YOUR TASK
From the first line to the last, retype the listing without any alteration.

DATASET EXTRACT
┄┄┄┄┄┄┄┄┄┄┄┄┄┄┄┄┄┄┄┄

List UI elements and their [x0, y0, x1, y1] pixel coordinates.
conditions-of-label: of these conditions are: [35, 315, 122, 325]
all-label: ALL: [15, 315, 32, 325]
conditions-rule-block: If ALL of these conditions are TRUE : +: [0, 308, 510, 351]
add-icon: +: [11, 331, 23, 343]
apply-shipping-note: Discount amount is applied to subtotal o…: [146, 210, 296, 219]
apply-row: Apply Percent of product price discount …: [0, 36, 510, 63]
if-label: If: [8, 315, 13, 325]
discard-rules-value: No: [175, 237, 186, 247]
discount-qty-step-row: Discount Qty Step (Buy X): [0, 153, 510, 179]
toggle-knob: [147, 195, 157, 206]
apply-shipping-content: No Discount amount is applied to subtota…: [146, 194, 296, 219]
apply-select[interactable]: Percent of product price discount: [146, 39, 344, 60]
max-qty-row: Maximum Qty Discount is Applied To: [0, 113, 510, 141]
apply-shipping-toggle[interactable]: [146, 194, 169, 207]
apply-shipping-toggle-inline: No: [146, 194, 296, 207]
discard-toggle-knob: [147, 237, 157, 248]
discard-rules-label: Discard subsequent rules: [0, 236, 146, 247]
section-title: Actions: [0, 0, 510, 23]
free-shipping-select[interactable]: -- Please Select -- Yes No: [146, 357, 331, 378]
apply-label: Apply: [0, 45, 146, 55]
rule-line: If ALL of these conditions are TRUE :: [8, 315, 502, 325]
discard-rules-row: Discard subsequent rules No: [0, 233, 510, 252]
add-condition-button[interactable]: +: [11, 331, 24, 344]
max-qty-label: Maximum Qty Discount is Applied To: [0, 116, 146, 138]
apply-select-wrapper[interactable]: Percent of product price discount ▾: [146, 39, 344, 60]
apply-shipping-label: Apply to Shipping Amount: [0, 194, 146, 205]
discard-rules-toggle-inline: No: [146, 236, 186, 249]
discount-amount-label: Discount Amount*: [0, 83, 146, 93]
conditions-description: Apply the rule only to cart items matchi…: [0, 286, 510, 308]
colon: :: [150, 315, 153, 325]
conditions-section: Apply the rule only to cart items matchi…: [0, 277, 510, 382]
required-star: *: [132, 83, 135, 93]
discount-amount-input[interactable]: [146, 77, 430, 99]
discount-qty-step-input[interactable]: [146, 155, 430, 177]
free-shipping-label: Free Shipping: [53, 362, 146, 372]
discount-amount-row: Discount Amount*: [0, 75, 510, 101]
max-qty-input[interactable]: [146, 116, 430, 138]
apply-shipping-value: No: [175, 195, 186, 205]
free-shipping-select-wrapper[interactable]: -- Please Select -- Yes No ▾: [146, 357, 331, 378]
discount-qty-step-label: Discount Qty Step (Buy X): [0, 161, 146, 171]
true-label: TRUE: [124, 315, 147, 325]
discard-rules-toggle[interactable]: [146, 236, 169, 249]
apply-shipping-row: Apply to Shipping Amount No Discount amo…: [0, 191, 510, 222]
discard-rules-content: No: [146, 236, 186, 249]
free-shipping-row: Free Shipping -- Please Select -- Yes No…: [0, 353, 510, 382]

┄┄┄┄┄┄┄┄┄┄┄┄┄┄┄┄┄┄┄┄

PROBLEM SOLUTION
List UI elements and their [x0, y0, x1, y1] pixel coordinates.
conditions-of-label: of these conditions are: [35, 315, 122, 325]
all-label: ALL: [15, 315, 32, 325]
conditions-rule-block: If ALL of these conditions are TRUE : +: [0, 308, 510, 351]
add-icon: +: [11, 331, 23, 343]
apply-shipping-note: Discount amount is applied to subtotal o…: [146, 210, 296, 219]
apply-row: Apply Percent of product price discount …: [0, 36, 510, 63]
if-label: If: [8, 315, 13, 325]
discard-rules-value: No: [175, 237, 186, 247]
discount-qty-step-row: Discount Qty Step (Buy X): [0, 153, 510, 179]
toggle-knob: [147, 195, 157, 206]
apply-shipping-content: No Discount amount is applied to subtota…: [146, 194, 296, 219]
apply-select[interactable]: Percent of product price discount: [146, 39, 344, 60]
max-qty-row: Maximum Qty Discount is Applied To: [0, 113, 510, 141]
apply-shipping-toggle[interactable]: [146, 194, 169, 207]
apply-shipping-toggle-inline: No: [146, 194, 296, 207]
discard-toggle-knob: [147, 237, 157, 248]
discard-rules-label: Discard subsequent rules: [0, 236, 146, 247]
section-title: Actions: [0, 0, 510, 23]
free-shipping-select[interactable]: -- Please Select -- Yes No: [146, 357, 331, 378]
apply-label: Apply: [0, 45, 146, 55]
rule-line: If ALL of these conditions are TRUE :: [8, 315, 502, 325]
discard-rules-row: Discard subsequent rules No: [0, 233, 510, 252]
add-condition-button[interactable]: +: [11, 331, 24, 344]
max-qty-label: Maximum Qty Discount is Applied To: [0, 116, 146, 138]
apply-select-wrapper[interactable]: Percent of product price discount ▾: [146, 39, 344, 60]
apply-shipping-label: Apply to Shipping Amount: [0, 194, 146, 205]
discard-rules-toggle-inline: No: [146, 236, 186, 249]
discount-amount-label: Discount Amount*: [0, 83, 146, 93]
conditions-description: Apply the rule only to cart items matchi…: [0, 286, 510, 308]
colon: :: [150, 315, 153, 325]
conditions-section: Apply the rule only to cart items matchi…: [0, 277, 510, 382]
required-star: *: [132, 83, 135, 93]
discount-amount-input[interactable]: [146, 77, 430, 99]
discount-qty-step-input[interactable]: [146, 155, 430, 177]
free-shipping-label: Free Shipping: [53, 362, 146, 372]
discount-amount-row: Discount Amount*: [0, 75, 510, 101]
max-qty-input[interactable]: [146, 116, 430, 138]
apply-shipping-value: No: [175, 195, 186, 205]
free-shipping-select-wrapper[interactable]: -- Please Select -- Yes No ▾: [146, 357, 331, 378]
discount-qty-step-label: Discount Qty Step (Buy X): [0, 161, 146, 171]
true-label: TRUE: [124, 315, 147, 325]
discard-rules-toggle[interactable]: [146, 236, 169, 249]
apply-shipping-row: Apply to Shipping Amount No Discount amo…: [0, 191, 510, 222]
discard-rules-content: No: [146, 236, 186, 249]
free-shipping-row: Free Shipping -- Please Select -- Yes No…: [0, 353, 510, 382]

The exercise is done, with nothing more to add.